柳飘飘只能宠溺的摇摇头,她把最后一件衣服挂在晾衣绳上后,也进了屋。
柳飘飘看到的那个身影正是雪梅,此时的她正走在回宾馆的路上。从决定跟踪柳晓柳的那一刻起,她的脑海里就已经酝酿出下一步的计划。不过那也是明天的事情了,眼下要做的事情只需回到下榻的宾馆,泡上一个温水浴,然后好好休息一晚而已。
宾馆,雪梅的房间内。
从浴室里走出来的雪梅,身体被一条白色浴巾包裹着。吹干头发后,她走到音箱前按下按钮,贝多芬的《月光奏鸣曲》缓缓流出。
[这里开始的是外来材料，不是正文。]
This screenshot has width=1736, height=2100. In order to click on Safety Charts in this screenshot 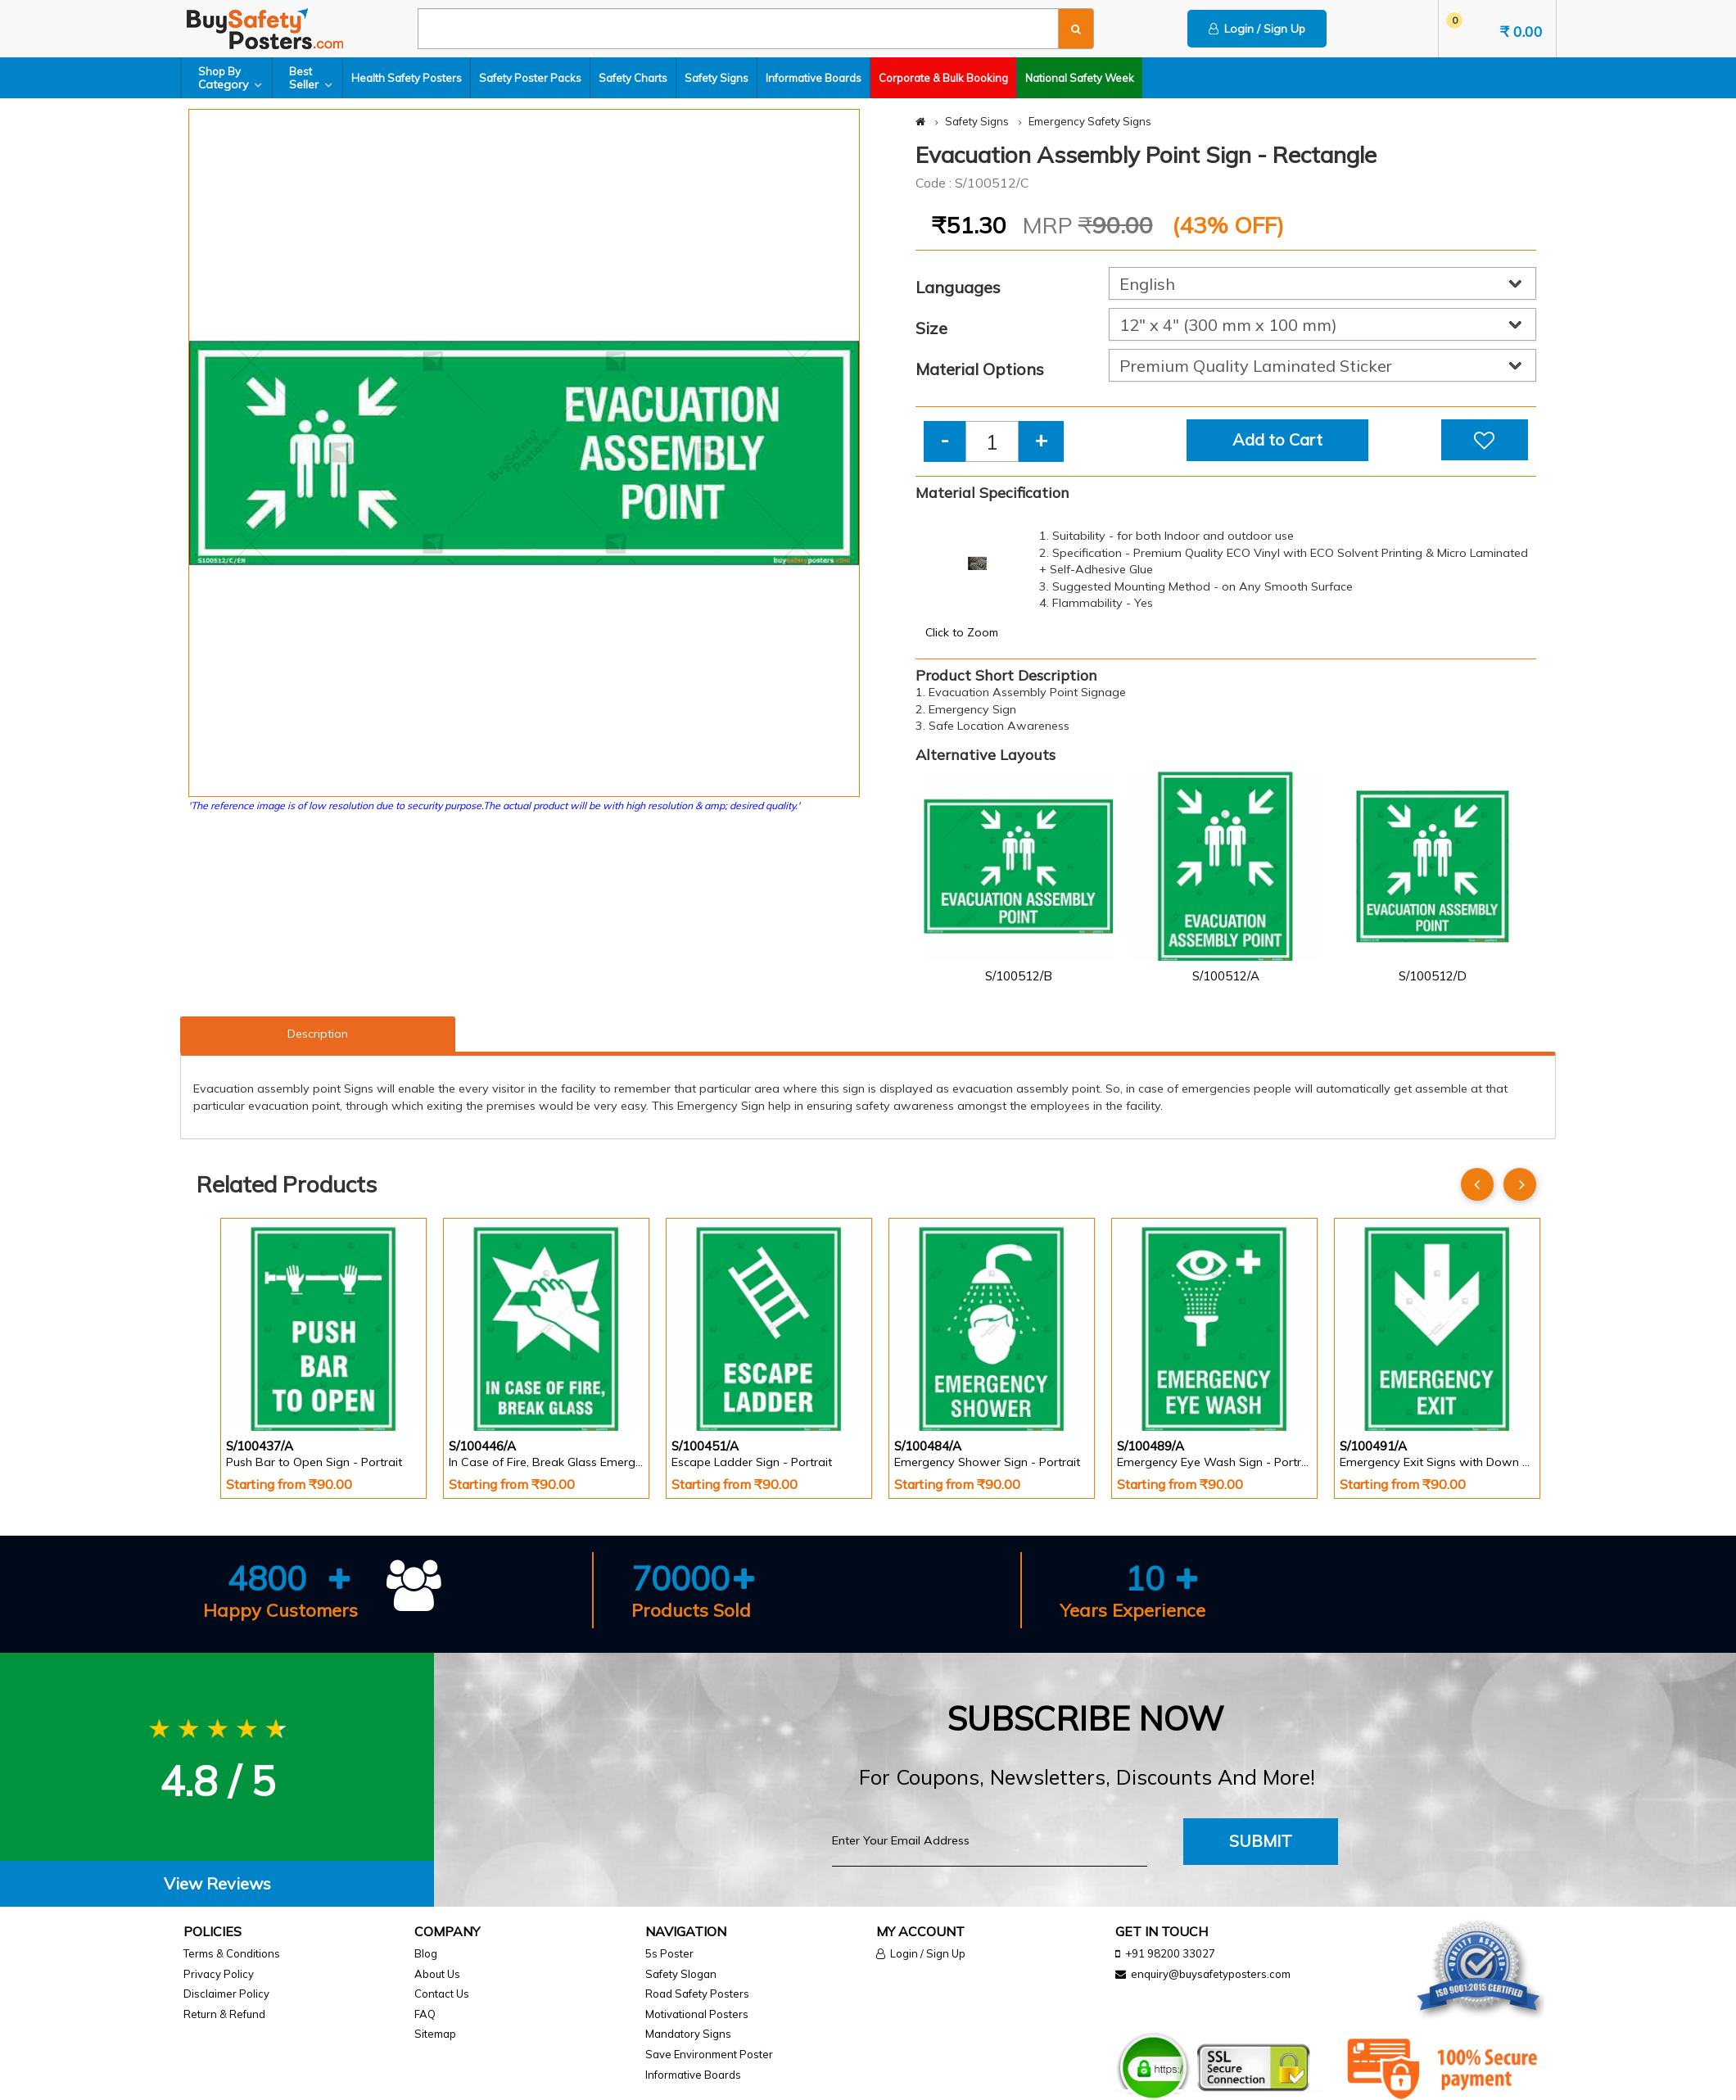, I will do `click(633, 77)`.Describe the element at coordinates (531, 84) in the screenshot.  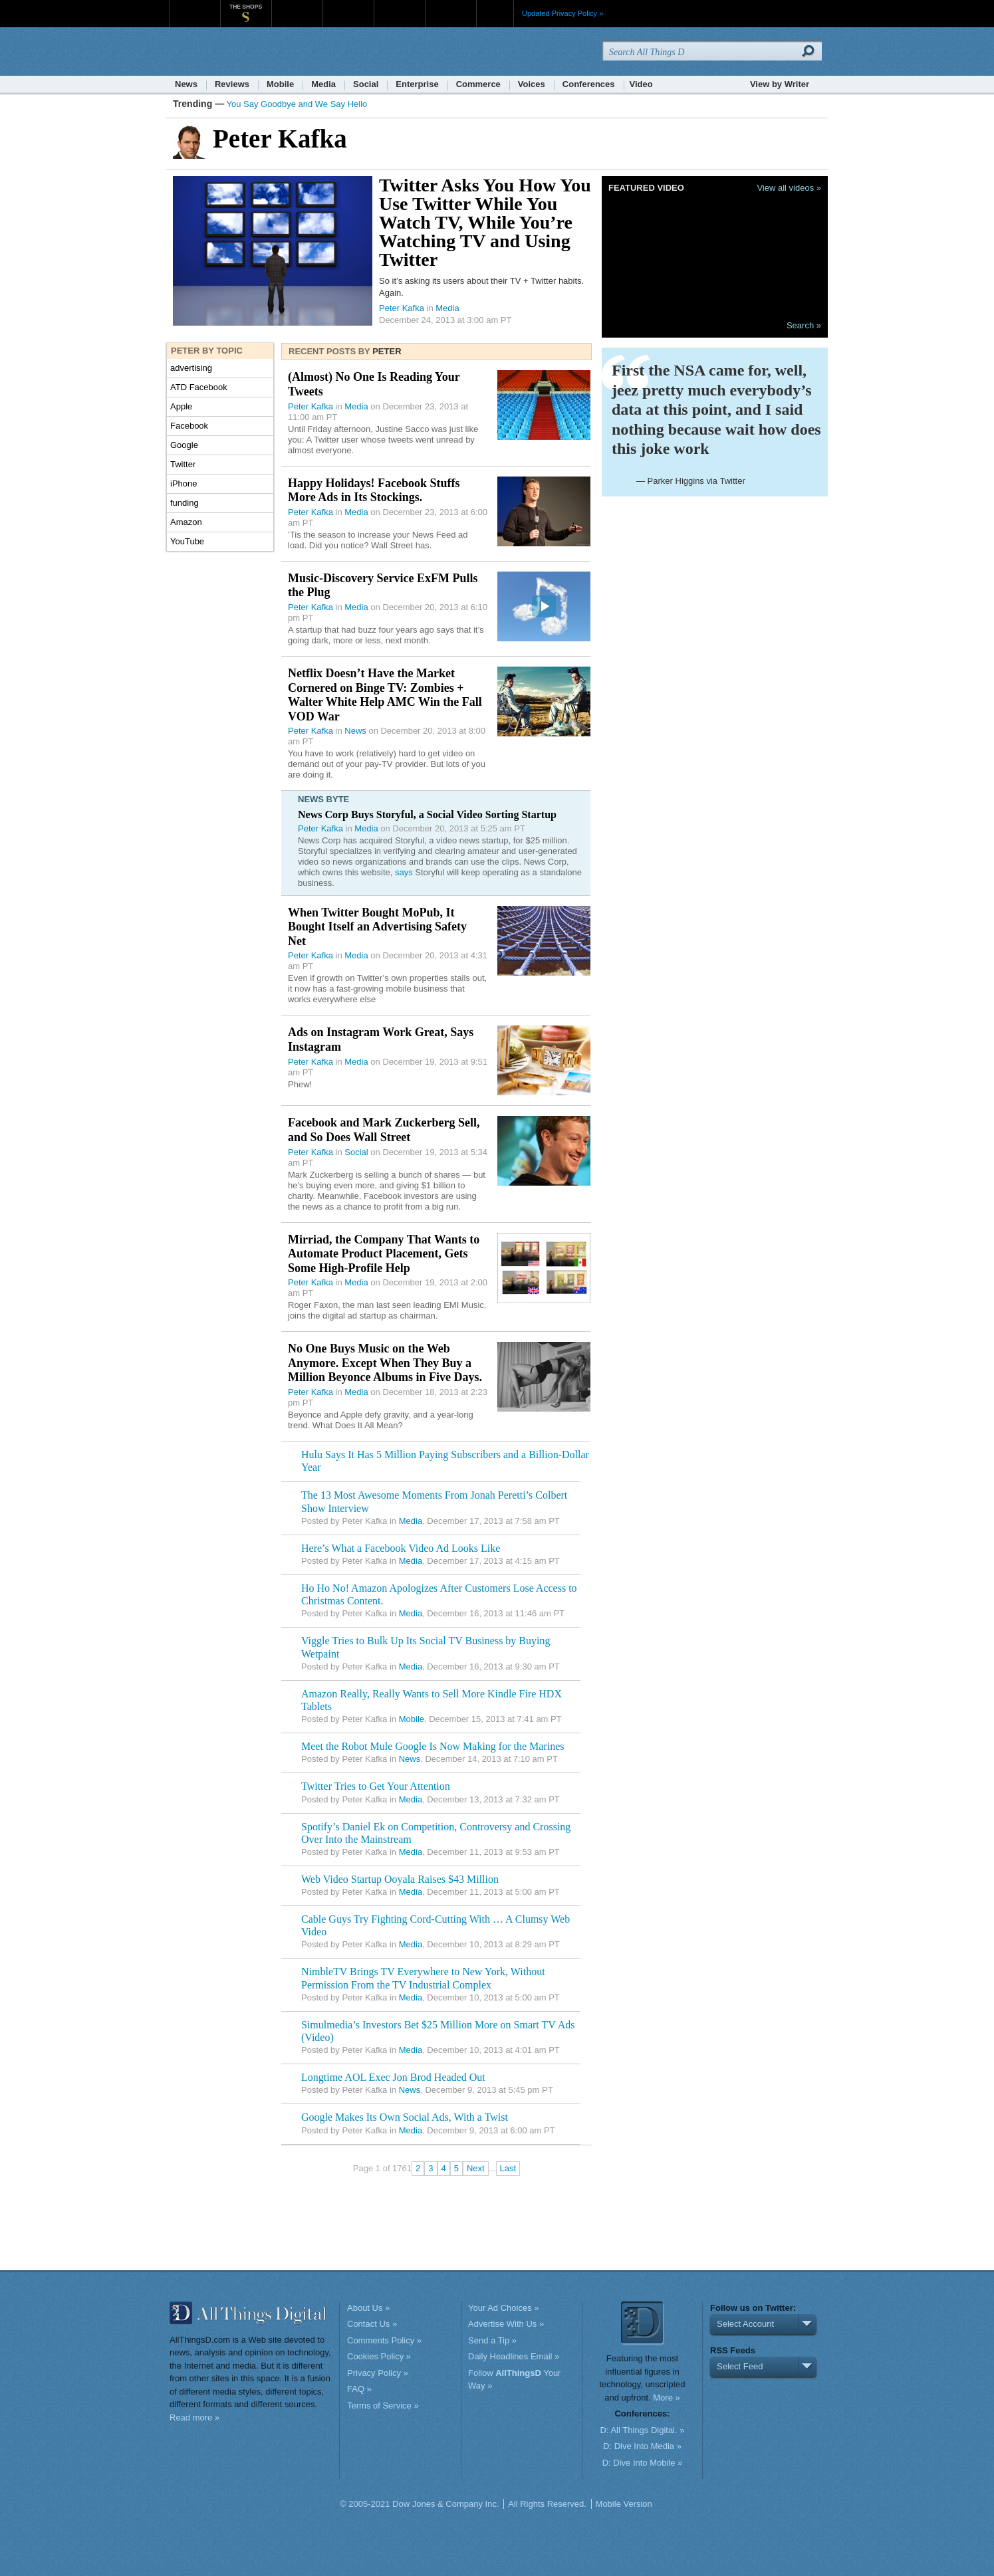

这是她以往杀人的前一夜必听的歌曲。乐曲共有三章;一章忧郁,二章紧张,三章汹涌澎湃,结尾处戛然而止。整个过程就好像她杀人时的整个心路历程一般。
作为一名顶级杀手的她,心思缜密,从不出错。面对不同的目标,她会制定出一条最合适的方法;或用刀片割断目标的喉咙,或用细针刺进他的穴道,再或者策划一场‘意外’等等,从而夺取目标的生命。方法虽有不同,却从未失手过。
她杀了谁?她记不得。杀了多少人,她也记不清。唯一能记得的只是一张张或痛苦,或惊恐,或安详的脸。那些脸只有一条共同点——都是死人的脸,冷冰冰。
杀人时的她,向来是保持着镇定,从容与优雅。就像是一名技术娴熟的医生一样,面对生命,从不会手足无措。区别在于一个杀人一个救人罢了。
这一切是从哪里开始的呢?她闭眼沉思,在脑海中翻阅着一幕幕的场景,直到她回到七岁那年的夏天。
记忆中的她穿着一套灰白相间的吊带格子连衣裙,脚踩一双粉色的皮凉鞋,凉鞋上的侧面还印着她喜欢的凯蒂猫的形象。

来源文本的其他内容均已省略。